Cause I met him back in like 99 when he was with Dino and stayed in contact... he's also the guy who got mikey from Incubus to leave mesa and start playing marshall plexi's (which he also modded) he was with a band on one of the summer festivals so I was picking his brain on things since he's kind've a tone guru (and ridiculous player I still don't get why he's teching and not out playing) Dino & Shaun Glass will even tell you NOTHING sounds like the original Line6 Heads or the POD PRO till that newer Vetta came out which Dino manages to get a pretty damn good tone out of as well.

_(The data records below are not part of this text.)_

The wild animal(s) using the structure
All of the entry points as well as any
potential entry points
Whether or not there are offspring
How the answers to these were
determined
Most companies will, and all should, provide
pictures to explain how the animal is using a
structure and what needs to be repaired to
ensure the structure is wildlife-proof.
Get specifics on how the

Shaun uses the Soldano and Dino used the rectified setting... which even Soldano himself said he couldn't tell the POD from his SLO apart recorded.


----------



## Crank (Oct 25, 2011)

Axe-Fx user here. In terms of being versatile I can't find better match than Axe-Fx. I used to own many heads, big ass rack systems...just to be a little more versatile. Than I found Axe-Fx and now my rig lives in a 6 space rack (with 1 empty space)  Even if you go with the best amp, for instance let's say Mark V or Road King - you will still need to have many effects (as much as your taste go) and a looper/switcher to make an order in your toys. In Axe-Fx all you need is proper footswitch and you're set.


----------



## Rook (Oct 25, 2011)

Axe FX 2 is 'too digital'?

What does that even mean? Something's either digital or it isn't. Besides, a man who knows how to modify an electronic circuit isn't necessarily a tone genius, he has taste just like everybody else....


Anyway.

To the question asked by the OP as regards a Triaxis over something like a Roadster. I have a Roadster, and an Axe FX and I've never wanted a Triaxis. Being a tube preamp, it still has it's own specific sound and feel, like every other amp in the world, which you either like or you don't. It's like saying is a Marshall JCM900 exists why would anyone buy a Marshall vintage modern or something.

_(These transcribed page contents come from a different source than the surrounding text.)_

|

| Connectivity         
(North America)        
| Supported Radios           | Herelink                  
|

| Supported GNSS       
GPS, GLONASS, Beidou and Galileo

The reason I look less favourably on the Triaxis, apart from not liking the sound, is that it isn't light, and it absolutely always needs a power amp, ideally tube (as there's no power amp modelling or extra EQ) to colour the nasty hissy, fizziness of a raw preamp sound. Don't be fooled, two smaller heavy boxes adds up to about the same as one big heavy box, you'll need a rack too. Having a Rack tends to make people buy other junk to go in there like compressors, noise gates, power conditioners because they think 'hey I have a rack, why bother with pedals, I'll just stick it in there!' and you end up with a huge heavy box.

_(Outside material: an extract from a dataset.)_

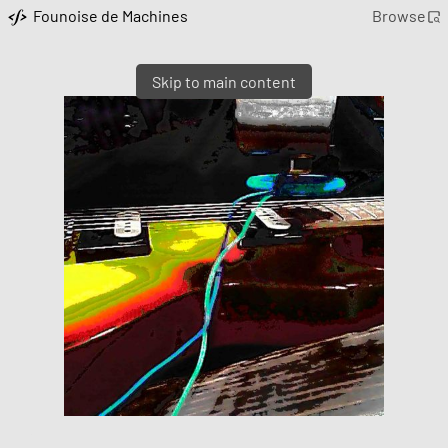
Founoise de Machines
Browse
Skip to main content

The Axe FX is that whole rack in one box, and you don't need a tube power amp AND a cab to go with it, I just use an HD1221 which I proved (yesterday as it happens) can easily compete with a 412 on its own, and it means I always have a reliable monitor in live situations. No peripherals needed apart from a 2u rack back (that cost me about £40) and a midi controller, which I haven't bought yet but you'd need it for the Triaxis anyway.

So yeah. buying a Triaxis and power amp is just like buying a Mark IV or a Roadster or whatever, it'll weight as much, you'll have to get a cab and carry round a big heavy box, only you'll need a midi controller as well (like an Abacus or something).

If you want something clear and not coloured, don't buy Mesa, lol. Go VHT or something.


----------



## Albionic (Oct 25, 2011)

triaxis + gmajor + 2/90 + midi pedal = win

a very expensive win though


----------



## Diggy (Oct 25, 2011)

I have no insight on TriAxis or Axe Fx.. but I see some things written about POD Pro. My experience is..

POD Pro + tube power amp = poop

IMO, completely forget about a real feeling amp when using a POD Pro preamp + decent tube power amp for a live setting. Very restricted sounding.


----------



## 7 Dying Trees (Oct 28, 2011)

atticmike said:


> Why would anybody get a road-king or roadster if you can have the deal of 8 modes?
> 
> This is like a win win situation, as far as I can see...


I had a triaxis. To be honest, I love the radking i have now a lot more. 8 modes is cool, but I only ever really used 3-4 of them, and one was the recto (which isn't in the newer triaxis' i believe) and a real recto sounds better.

I basically went down head + baby rack route. If i just want to use the head, i don't take the rack, if i want a full midi setup i take the rack and use that to switch the head.

I used to be all rack, but couldn't tweak on the fly and it ended up weighing an absolute ton literally. 

Plus, i figured I only ever use 3-4 sound slive anyway, if i want anything else i'll just switch distortion/overdrive pedals in and out to shape the amp.


----------



## 7 Dying Trees (Oct 28, 2011)

Albionic said:


> triaxis + gmajor + 2/90 + midi pedal = win
> 
> a very expensive win though


If you like everything preprogrammed then this setup is awesome, especially with the older triaxis that have the recto board.


----------